In a famous experiment known as the “Rat Park” by psychologist Bruce K. Alexander, it was shown just how much depression is a relevant factor to addiction. Previous studies had demonstrated that caged, isolated rats, when given a choice between plain water or water laced with LSD/cocaine, would choose the drugged equivalent, become addicted, and eventually poison themselves to death. In Alexander’s version, rats were given such a choice of water in larger environment, with ample food, toys, and even rat companions. These rats showed lower rates of addiction or had none at all.
The implications for humans facing similar issues with addiction are massive. It indicates that something has occurred in the American environment to lead to more depression (and more addiction by extension). The changes are likely found in the data cited at the start of this article. The conclusion is that the American economy has changed in a fundamental way, at our psychological expense. Where even our tribal forefathers were able to work not only for their own survival but for the survival of their community as a whole, subsistence today is no longer paired with meaning.
What some might call “late-stage capitalism” has robbed us of this essential, human experience. Many find themselves in a life without meaning. This is because they work long hours at jobs that they never wanted to do. These are jobs that they know anyone else could do. Nothing about this job makes them important. Many of these people go to homes where they live alone, and if they do co-habitate, their housemates are often away too.
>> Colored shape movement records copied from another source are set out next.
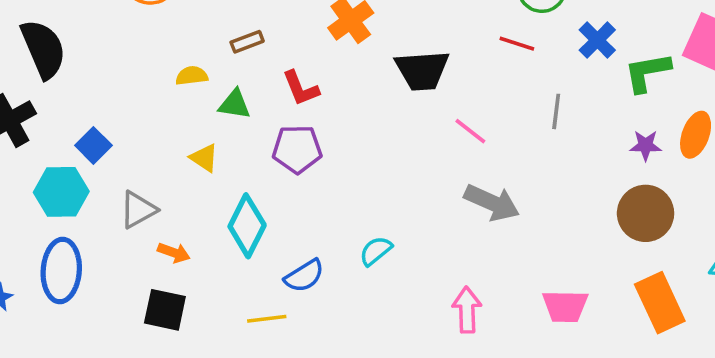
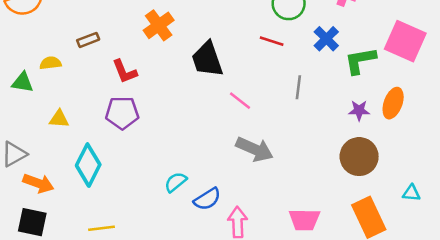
black trapezoid: (422, 70) -> (207, 59), turned 75
green triangle: (235, 104) -> (23, 82), moved
yellow triangle: (204, 158) -> (59, 119), turned -30
orange arrow: (174, 253) -> (38, 183), size x1.4
blue semicircle: (304, 276) -> (207, 199), moved

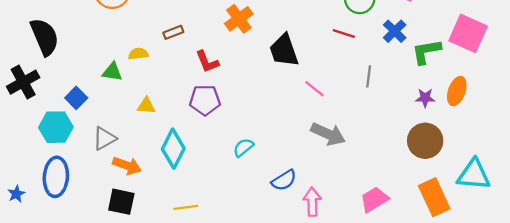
cyan semicircle: (176, 182) -> (243, 148), moved
cyan triangle: (411, 193) -> (474, 175), size x2.0
pink trapezoid: (304, 220) -> (374, 199), turned 148

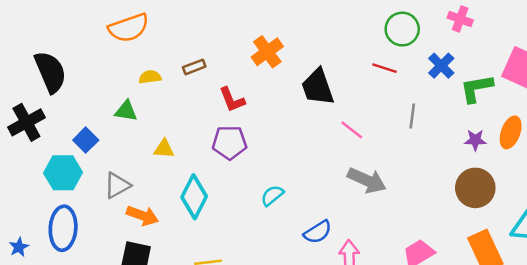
yellow semicircle: (138, 54) -> (150, 77), moved

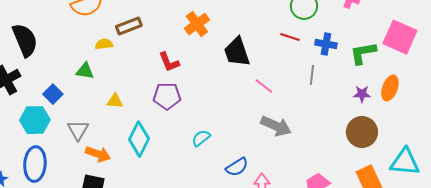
blue cross: (441, 66) -> (326, 44), moved, turned -35
brown rectangle: (194, 67) -> (129, 26), moved, size x1.4
gray triangle: (117, 185) -> (78, 130), turned -30

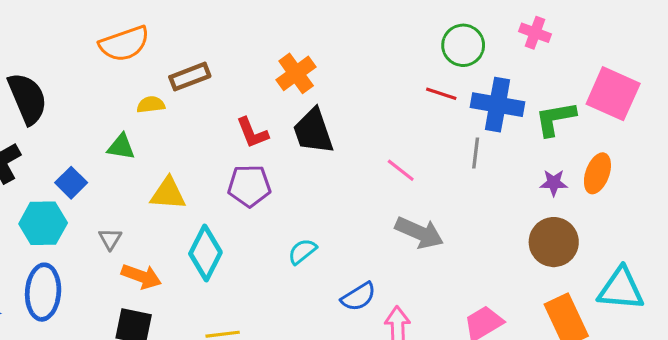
blue cross: (326, 44) -> (497, 105), size x1.5
black trapezoid: (237, 52) -> (313, 131), moved
yellow triangle: (115, 101) -> (168, 194), size x1.4
gray triangle: (78, 130) -> (110, 239), size x0.7

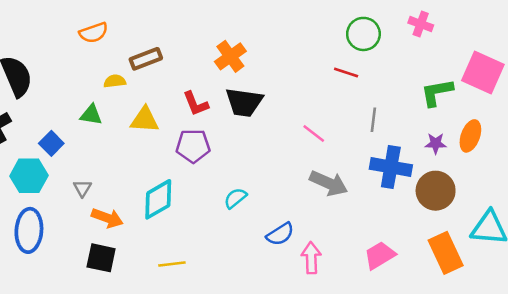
orange semicircle: (124, 44) -> (94, 33), size x0.7
blue cross: (497, 105) -> (391, 167), moved
black trapezoid: (313, 131) -> (244, 102), turned -63
yellow triangle: (168, 194) -> (145, 120), moved
cyan diamond: (205, 253) -> (158, 199), turned 33

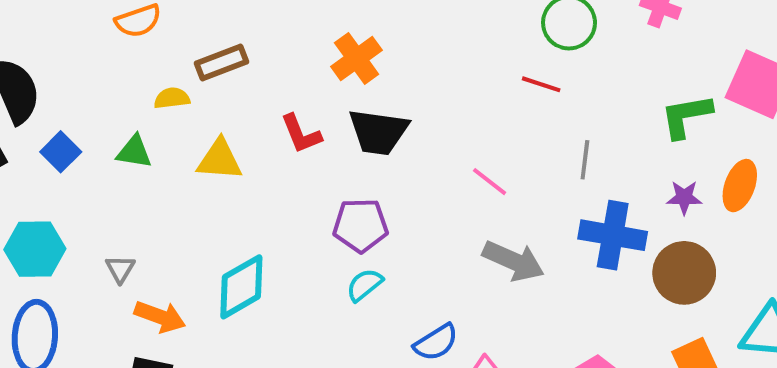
blue square: (51, 143) -> (61, 152), moved
purple pentagon: (193, 146) -> (361, 225), moved

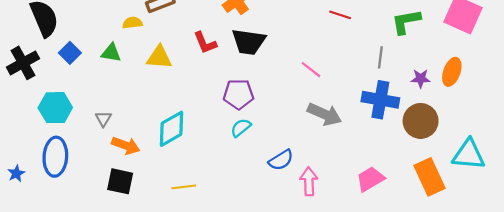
green L-shape: (686, 116) -> (406, 22), moved
gray line: (585, 160) -> (380, 57), moved

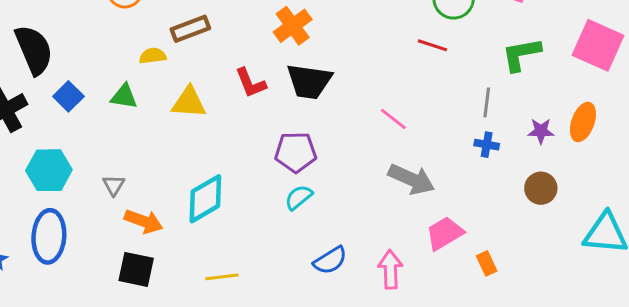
blue cross: (380, 100) -> (487, 145), moved, size x0.5
brown circle: (421, 121) -> (541, 188), size x0.7
blue semicircle: (281, 160) -> (330, 260), moved
orange rectangle: (429, 177) -> (487, 263), moved, size x0.5
pink trapezoid: (370, 179) -> (445, 233), moved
People are thus increasingly disconnected from their friends and families, who are all in a rush to make payments by the skin of their teeth, just so they can do it again next week. People are unable to save, to take time off, and to build toward something bigger than themselves. Instead, they are forced into a state of monotony, if they do manage to find employment. If they cannot find employment (which is true of many Americans in the fallout of free trade, automation, and the 2008 Recession), they feel even more useless. Where labor at one point was more likely to give us both subsistence and meaning concurrently (especially in tribal times), now it gives us the former at the expense of the latter.
Finding Meaning Once Again
While Universal Basic Income (UBI) is usually promoted for its economic advantages, the idea here is that it would also help to reduce this psychological pandemic of depression that is sweeping America. If subsistence is, for millions of Americans, a barrier to finding meaning, then the problem of subsistence is what needs to be solved. UBI would be a step toward that.
It would allow people a baseline of financial security to ease the transition into new, more fulfilling work. For those working over forty hours every week, it would give them the time to relax and restore their connection with their fellow human beings. For those out of work, they would no longer have the shame of being a leech. At the very least, because UBI is universal, they would be no more of a leech than anyone else. It would give people more of a chance to pursue constructive hobbies, in the arts, athletics, personal adventure, and volunteerism. It would give people the control, as well as the sense of control, that is necessary to lead a meaningful life.
While it would work as a subsidy to demand along Keynesian principles, UBI would also heal some of our cultural wounds made evident by the opioid crisis. I merely submit that we tackle that problem sooner rather than later.